Marc Loopuyt : L'histoire commence avec le projet de création pour
lequel nous avons obtenu le prix Villa Médicis. J'ai bénéficié
d'une résidence de 6 mois à Bakou, sachant que la vie là-bas
n'est pas simple, mais j'avais besoin d'une année sabbatique et c'est
bien tombé. J'ai voulu retrouver Malik Mansurov, le joueur de târ
que j'avais connu à Séville en 1989. J'ai travaillé avec
lui pour monter un répertoire instrumental, nous avons fait quelques
concerts en Azerbaïdjan et l'absence de chanteur s'est fait cruellement
sentir. Malik Mansurov m'a alors fait visionner une cassette vidéo
d'un mariage pour lequel Agha Karim chantait. J'ai eu un très grand
choc et nous sommes allés le rencontrer.
Quelle est son histoire ?
Agha Karim est un personnage assez fantastique, c'est l'anti-artiste par excellence
dans le sens ou il ne lève pas le petit doigt pour lui-même,
pour sa carrière. C'est un vrai poète, qui n'a jamais approché
quelques cours que ce soit. Les autres chanteurs l'ont enterré, il
est donc toujours resté à l'écart, que ce soit pendant
la période soviétique ou depuis ces dix dernières années
de l'indépendance. Il est resté loin des Académies, son
style ne s'est pas altéré, il n'a pas été «
russifié ». Il n'a jamais étudié dans les institutions
de modèle soviétique. Pendant les 70 ans de communisme, les
directives artistiques ont prôné les intervalles fixes, en réduisant
à 12 leur nombre dans la gamme. Aujourd'hui, les instrumentistes qui
ont une « oreille » ont soif de retrouver une expression musicale
plus large, c'est Agha Karim qui fait office de « maître ».
C'est donc un chanteur qui indique aux instrumentistes où placer les
ligatures sur les luths ! Malik Mansurov a aujourd'hui 28 ligatures sur son
instrument quand les autres n'en ont que 19. C'est assez exceptionnel. Agha
Karim, lui, n'a jamais cessé de composer. Il est né en 1947,
son père était garde forestier et il fut très vite passionné
par la poésie et les mystères de la nature. Il a fréquenté
les chanteurs du Caucase, les coiffeurs, véritables troubadours populaires
s'accompagnant au luth. Lors de ses concerts en France, Agha Karim a tenu
absolument à connaître une herbe qu'il ne connaissait pas en
Azerbaïdjan. Dans son pays, il connaît le nom et l'utilité
pharmaceutique des herbes et des 37 baies qui poussent dans les buissons du
Caucase et qui n'existent pas chez nous. D'un côté, c'est un
homme de la terre, d'un autre côté, il connaît la prosodie
arabe, perse, turque Ce monsieur est un cocktail détonnant ! L'école
de Shemakha, dans laquelle Agha Karim enseigne, accueille les musiques savantes
et les musiques populaires sans hiérarchie aucune. Les deux musiques
se nourrissent.
Quel répertoire a fait
l'objet de la tournée en France et de l'enregistrement du CD ?

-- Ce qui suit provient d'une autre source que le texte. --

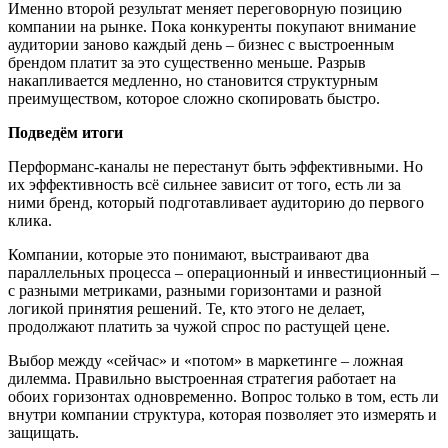
Именно второй результат меняет переговорную позицию
компании на рынке. Пока конкуренты покупают внимание
аудитории заново каждый день – бизнес с выстроенным
брендом платит за это существенно меньше. Разрыв
накапливается медленно, но становится структурным
преимуществом, которое сложно скопировать быстро.
Подведём итоги
Перформанс-каналы не перестанут быть эффективными. Но
их эффективность всё сильнее зависит от того, есть ли за
ними бренд, который подготавливает аудиторию до первого
клика.
Компании, которые это понимают, выстраивают два
параллельных процесса – операционный и инвестиционный –
с разными метриками, разными горизонтами и разной
логикой принятия решений. Те, кто этого не делает,
продолжают платить за чужой спрос по растущей цене.
Выбор между «сейчас» и «потом» в маркетинге – ложная
дилемма. Правильно выстроенная стратегия работает на
обоих горизонтах одновременно. Вопрос только в том, есть ли
внутри компании структура, которая позволяет это измерять и
защищать.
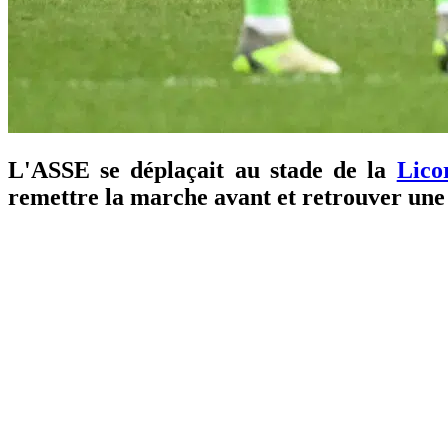
L'ASSE se déplaçait au stade de la
Lico
remettre la marche avant et retrouver une 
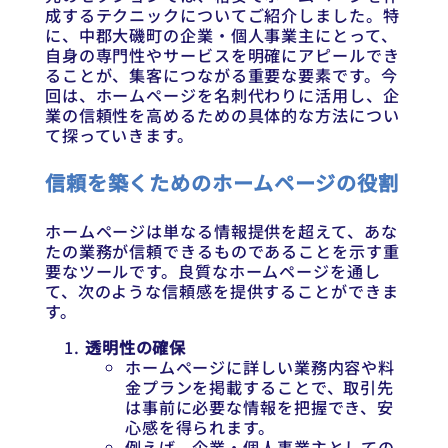
成するテクニックについてご紹介しました。特
に、中郡大磯町の企業・個人事業主にとって、
自身の専門性やサービスを明確にアピールでき
ることが、集客につながる重要な要素です。今
回は、ホームページを名刺代わりに活用し、企
業の信頼性を高めるための具体的な方法につい
て探っていきます。
信頼を築くためのホームページの役割
ホームページは単なる情報提供を超えて、あな
たの業務が信頼できるものであることを示す重
要なツールです。良質なホームページを通し
て、次のような信頼感を提供することができま
す。
透明性の確保
ホームページに詳しい業務内容や料
金プランを掲載することで、取引先
は事前に必要な情報を把握でき、安
心感を得られます。
例えば、企業・個人事業主としての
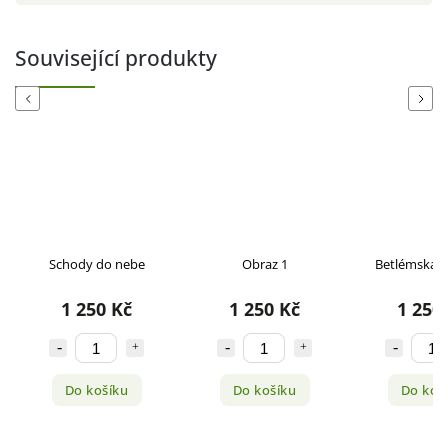
Související produkty
Previous
Next
Schody do nebe
Obraz 1
Betlémská kr
1 250 Kč
1 250 Kč
1 250
Do košíku
Do košíku
Do koš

Pour les concerts, nous avions deux programmes différents,
suivant les participants. Quand Agha Karim est présent, il n'y a pas
besoin de se poser de questions, on lui passe la main, la voix est au-dessus
de nous et nous sommes soumis ! Dans la musique azéri, tout est génialement
précis, on travaille en profondeur l'articulation, l'interprétation,
sans jamais une once de vulgarité. Cela a été très
fort de travailler avec Malik Mansurov, qui a un sens extraordinaire du déroulement
de la musique, le sens de l'unité lisible. Au voisinage d'Agha Karim,
c'est une autre vraie nourriture. On commence à parler des variétés
de pissenlits de la Transcaucasie, on partage ensuite quelques poésies
marocaines, puis on fait de la musique il ne répète jamais rien
plusieurs fois ! C'est une fois pour toute, il faut donc être costaud,
heureusement que Malik a joué le rôle de relais, comme ça
se fait toujours dans les orchestres.